=== EXERCISE BRIEF ===
Could you output, word for word, only the lines from the line with "a corral es" to the end of the entries, including both ends? Omit the pictures.

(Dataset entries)
•••••
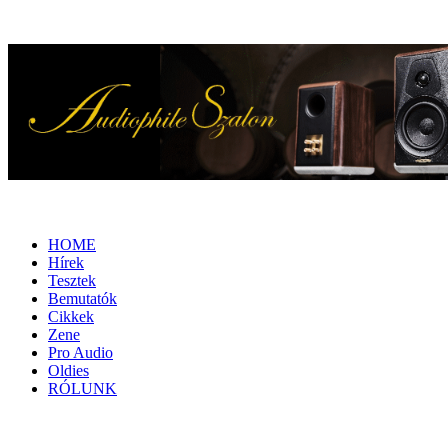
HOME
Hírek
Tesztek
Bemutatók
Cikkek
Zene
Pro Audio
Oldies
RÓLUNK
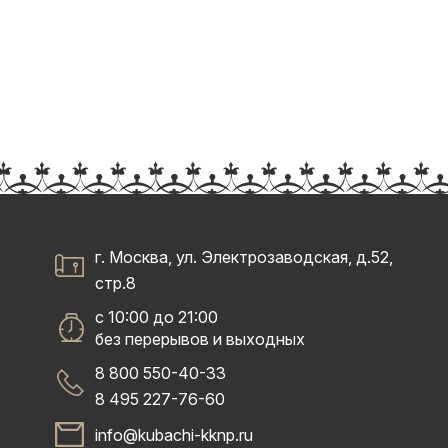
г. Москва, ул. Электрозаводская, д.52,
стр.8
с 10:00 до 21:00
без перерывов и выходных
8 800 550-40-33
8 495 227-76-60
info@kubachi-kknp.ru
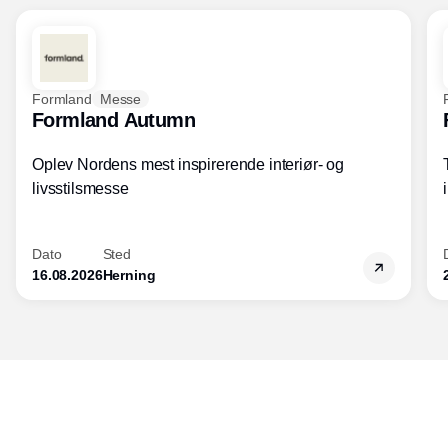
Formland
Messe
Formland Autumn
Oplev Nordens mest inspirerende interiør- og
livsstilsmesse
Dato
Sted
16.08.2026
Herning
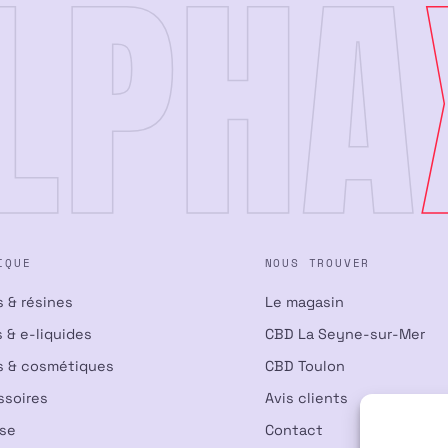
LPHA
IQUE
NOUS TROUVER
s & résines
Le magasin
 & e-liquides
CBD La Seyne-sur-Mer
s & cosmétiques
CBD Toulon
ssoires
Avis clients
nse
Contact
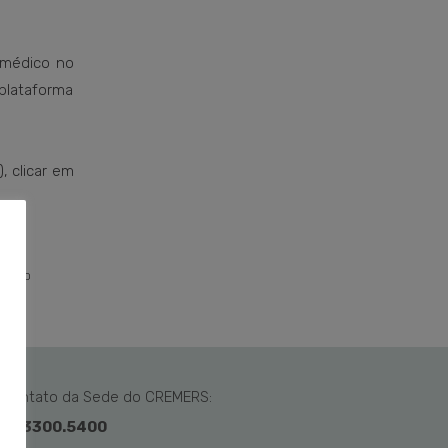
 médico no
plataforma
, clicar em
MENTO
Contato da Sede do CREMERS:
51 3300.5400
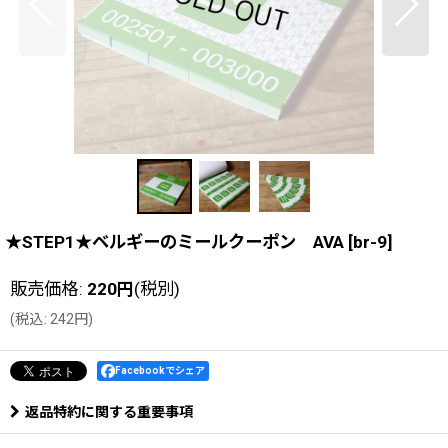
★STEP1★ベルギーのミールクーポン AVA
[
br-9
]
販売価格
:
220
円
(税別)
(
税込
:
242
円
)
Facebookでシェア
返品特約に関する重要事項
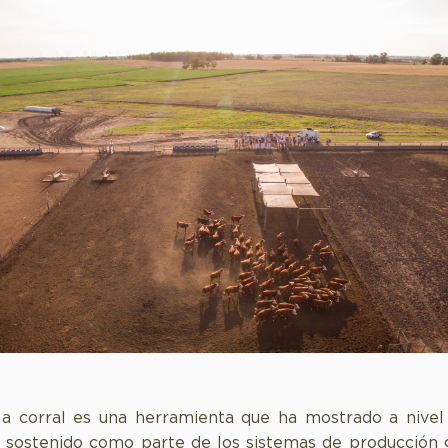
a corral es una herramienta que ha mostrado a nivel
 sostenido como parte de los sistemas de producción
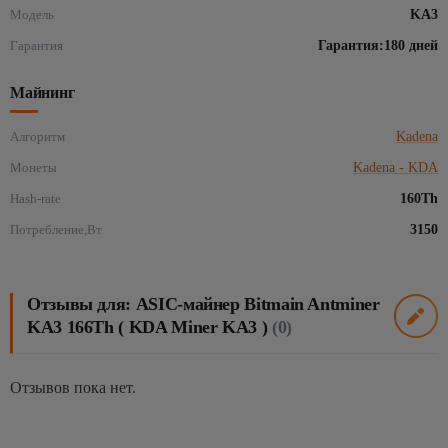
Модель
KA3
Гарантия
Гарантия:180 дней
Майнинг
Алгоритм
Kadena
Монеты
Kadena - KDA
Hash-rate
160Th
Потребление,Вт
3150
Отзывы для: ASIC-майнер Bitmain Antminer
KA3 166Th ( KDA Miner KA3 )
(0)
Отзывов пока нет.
•••••
=== RESULT OF THE EXERCISE ===
a corral es una herramienta que ha mostrado a nivel
 sostenido como parte de los sistemas de producción
Модель
KA3
Гарантия
Гарантия:180 дней
Майнинг
Алгоритм
Kadena
Монеты
Kadena - KDA
Hash-rate
160Th
Потребление,Вт
3150
Отзывы для: ASIC-майнер Bitmain Antminer
KA3 166Th ( KDA Miner KA3 )
(0)
Отзывов пока нет.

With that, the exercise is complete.